Abstract

Morphological features of Alexgeorgea nitens, A. subterranea and a recently named new species, A. ganopoda, are described. All are markedly rhizomatous and clonal, with spaced aerial culms and sand-binding roots. A. ganopoda develops nodal and internodal apogeotropic roots. Male plants bear spikelets aerially, female plants sessile underground inflorescences at a maximum intensity of one flower per season's rhizome segment. Fruiting is geocarpic and seeds are extremely large for Restionaceae, e.g. 605 mg dry weight per seed in A. ganopoda, 190 in A. nitens, 162 in A. subterranea. Germination occurs while fruits are still attached to rhizomes. Germination is hypogeal, remotive in A. nitens and A. subterranea, admotive in A. ganopoda. Graminoid seedling leaves are formed in A. nitens and A. subterranea but not in A. ganopoda. Anatomy of culm, root and rhizome conforms generally to that of other Restionaceae. Xeromorphic features are exhibited by the two dry habitat species A. nitens and A. subterranea. Roots, rhizomes and culm bases of A. ganopoda carry interconnected cortical investments of aerenchyma, apparently as an adaptation to seasonally waterlogged habitats. Species-specific anatomical differences include the tissue architecture of culms, vascular bundle numbers in rhizome internodes and seedling leaf anatomy.

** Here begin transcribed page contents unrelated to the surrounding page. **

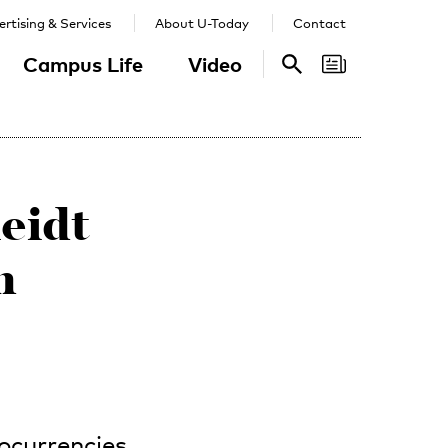
rtising & Services
About U-Today
Contact
Campus Life
Video
Search
Search
eidt
n
ocurrencies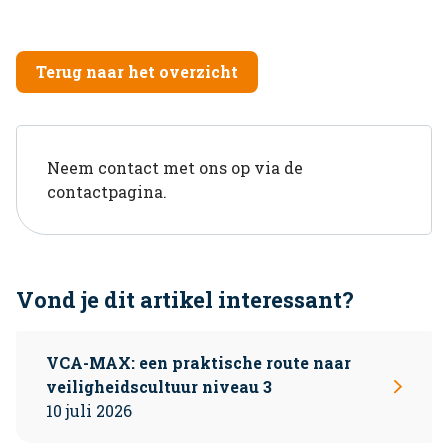
Terug naar het overzicht
Neem contact met ons op via de
contactpagina.
Vond je dit artikel interessant?
VCA-MAX: een praktische route naar
veiligheidscultuur niveau 3
10 juli 2026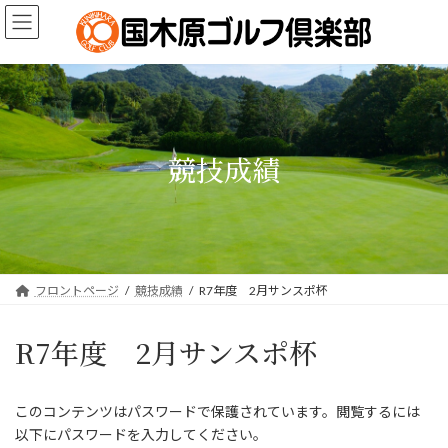
コ
ナ
ン
ビ
テ
ゲ
ン
ー
ツ
シ
へ
ョ
ス
ン
キ
に
競技成績
ッ
移
プ
動
フロントページ
競技成績
R7年度 2月サンスポ杯
R7年度 2月サンスポ杯
このコンテンツはパスワードで保護されています。閲覧するには
以下にパスワードを入力してください。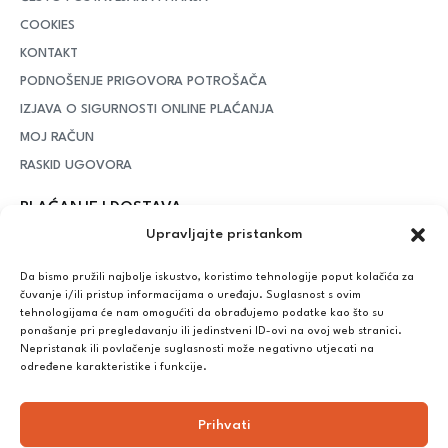
COOKIES
KONTAKT
PODNOŠENJE PRIGOVORA POTROŠAČA
IZJAVA O SIGURNOSTI ONLINE PLAĆANJA
MOJ RAČUN
RASKID UGOVORA
PLAĆANJE I DOSTAVA
Upravljajte pristankom
DPD Kurirska služba
– iznad potrošenih 55 eura dostava je
besplatna, dok je za manje iznose potrebno izdvojiti 5 eura
Da bismo pružili najbolje iskustvo, koristimo tehnologije poput kolačića za
čuvanje i/ili pristup informacijama o uređaju. Suglasnost s ovim
tehnologijama će nam omogućiti da obrađujemo podatke kao što su
ponašanje pri pregledavanju ili jedinstveni ID-ovi na ovoj web stranici.
Plaćanje:
Nepristanak ili povlačenje suglasnosti može negativno utjecati na
Bankovna transakcija, plaćanje prilikom preuzimanja, CorvusPay
određene karakteristike i funkcije.
Prihvati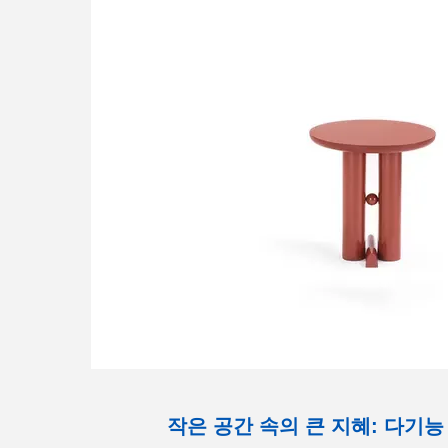
작은 공간 속의 큰 지혜: 다기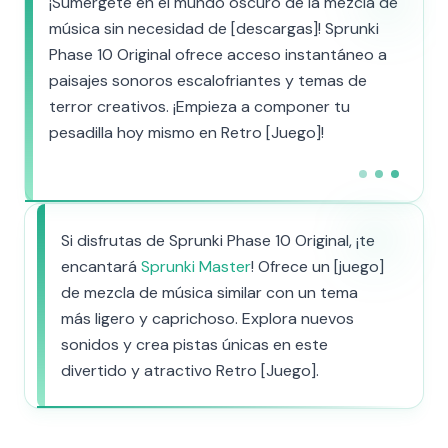
¡Sumérgete en el mundo oscuro de la mezcla de
música sin necesidad de [descargas]! Sprunki
Phase 10 Original ofrece acceso instantáneo a
paisajes sonoros escalofriantes y temas de
terror creativos. ¡Empieza a componer tu
pesadilla hoy mismo en Retro [Juego]!
Si disfrutas de Sprunki Phase 10 Original, ¡te
encantará
Sprunki Master
! Ofrece un [juego]
de mezcla de música similar con un tema
más ligero y caprichoso. Explora nuevos
sonidos y crea pistas únicas en este
divertido y atractivo Retro [Juego].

Starch reserves are prominent throughout A. nitens, less so in A. subterranea and absent from A. ganopoda. Seed dry matter contains 57-59% starch. Male and female A. subterranea and male A. nitens reproduce annually. Female A. nitens flower very occasionally, mostly without setting seed. One known population of A. ganopoda is male and female fertile, the other almost entirely sterile. A. subterranea flowers in spring coincident with peak vegetative growth, A. nitens in autumn before the season's onset of growth. The reproductive phenology of A. ganopoda is unclear. The large-seededness, geocarpy and in situ germination of Alexgeorgea spp. represent an unusual form of clone replacement, resulting in establishment of seedlings within the wake of the advancing parent clone. The implications of this system are discussed.